In a quarterly letter to its investors, cited by The Wall Street Journal (WSJ), Jana also called on Qualcomm to cut costs, accelerate stock buybacks, revamp its executive-pay structure, review financial reporting and indeed make changes to the board of directors.
The US chipmaker, at least publically, responded diplomatically to Jana’s proposals.
“Qualcomm welcomes input from our investors and has a track record of active engagement with stockholders,” said a company spokeswoman, quoted by WSJ. “The board and management team will continue to consider actions that are in the best interests of all stockholders.”
When the chips are down
The majority of Qualcomm’s profit comes from patent royalties, but Jana maintained the company needed to do more to exploit its strong position in the chip market.

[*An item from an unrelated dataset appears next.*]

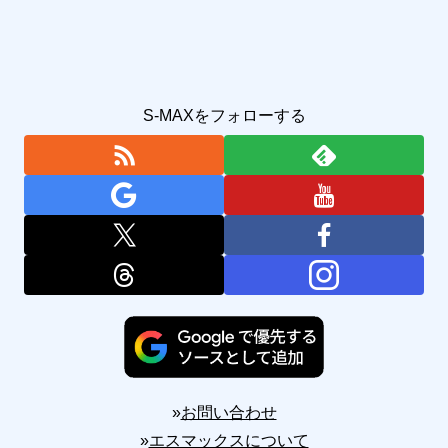
S-MAXをフォローする
»
お問い合わせ
»
エスマックスについて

The investor fund, which has a $2 billion stake in the company, said the chip business was essentially worthless at the company’s present market value.
Although Jana welcomed Qualcomm’s recent $15 billion share buy-back plan, as well as a hiking of the dividend, it argued it still wasn’t enough to excite investors.
It’s a view that CEO Steve Mollenkopf might well dispute.
At the time of the buyback and dividend announcement, the Qualcomm chief said “our business continues to generate substantial operating cash flow” and that the new plan “represents an important step in returning that cash to our owners while still preserving the strategic flexibility needed to drive stockholder value through growth”.
Jana executives and Qualcomm’s management, said WSJ, have held private discussions since late last year, which Jana described as “constructive” in its quarterly letter.
Qualcomm is nonetheless under competitive and regulatory pressures.
As well as facing cut-throat competition in China (which accounts for around half of Qualcomm’s revenue), the chipmaker suffered a blow when longstanding customer Samsung opted to use its own processor for the new Galaxy S6 rather than its latest snapdragon chip.
And shortly after Qualcomm was fined almost $1 billion by China’s antitrust regulator and agreed to modify its licensing practices, South Korea’s Fair Trade Commission reportedly launched an investigation into whether it had abused its dominant position there as well
Qualcomm was fined more than $200 million by the commission in 2009 for its anti-competitive behaviour.